This question will resolve as YES if any nuclear weapon is detonated anywhere in the world after October 3, 2022 and before January 1, 2024. Otherwise NO.
A test detonation would result in the question resolving as YES.
A detonation would resolve YES regardless of whether it is deliberate, inadvertent, or accidental/unauthorised
A nuclear detonation is defined as an explosion where the majority of energy is from fission/fusion, as opposed to chemical or other explosives. I.e. a dirty bomb that distributes radioactive material with a conventional explosion does not count. An attempted use of a nuclear weapon that does not detonate does not count.
Related questions
See https://manifold.markets/post/nuclear-risk-forecasting for a dashboard of other nuclear risk questions along with commentary and analysis.
That seems reasonable.

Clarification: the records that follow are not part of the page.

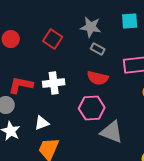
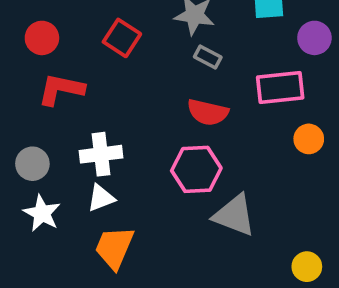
white cross: (54, 83) -> (101, 154), moved
red L-shape: (21, 85) -> (61, 89), moved

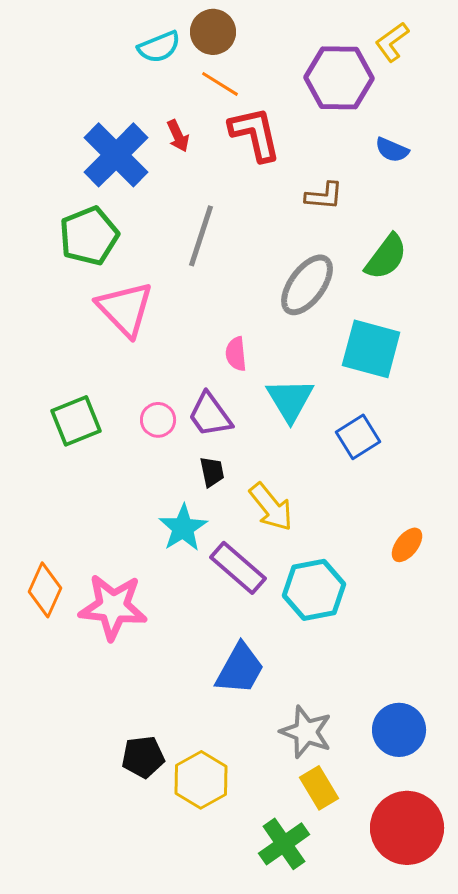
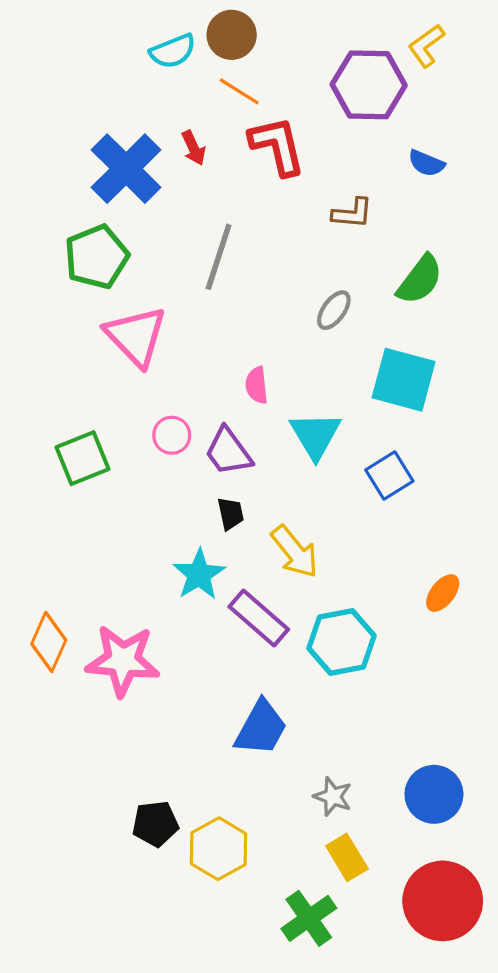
gray ellipse: (307, 285) -> (334, 310), size x0.6
pink circle: (158, 420) -> (172, 435), moved
gray star: (306, 732) -> (333, 796), size x0.7

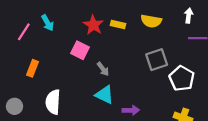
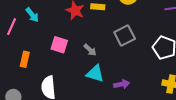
pink square: (80, 50) -> (59, 45), moved
gray square: (157, 60) -> (125, 36), moved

Is this a standard definition? I looked at https://www.metaculus.com/questions/4524/will-the-us-conduct-a-nuclear-test-explosion-before-2030/ for example, and it refers to "verification of a nuclear explosion by the CTBTO, the UN, or if an official government statement from the US" without defining what nuclear explosion means - perhaps one of those organizations has a definition?
From my market rules:
Detonation means nuclear explosion. If a conventional explosion occurs but no nuclear explosion (for example, a dirty bomb that distributes radioactive material with a conventional explosion), that does not count.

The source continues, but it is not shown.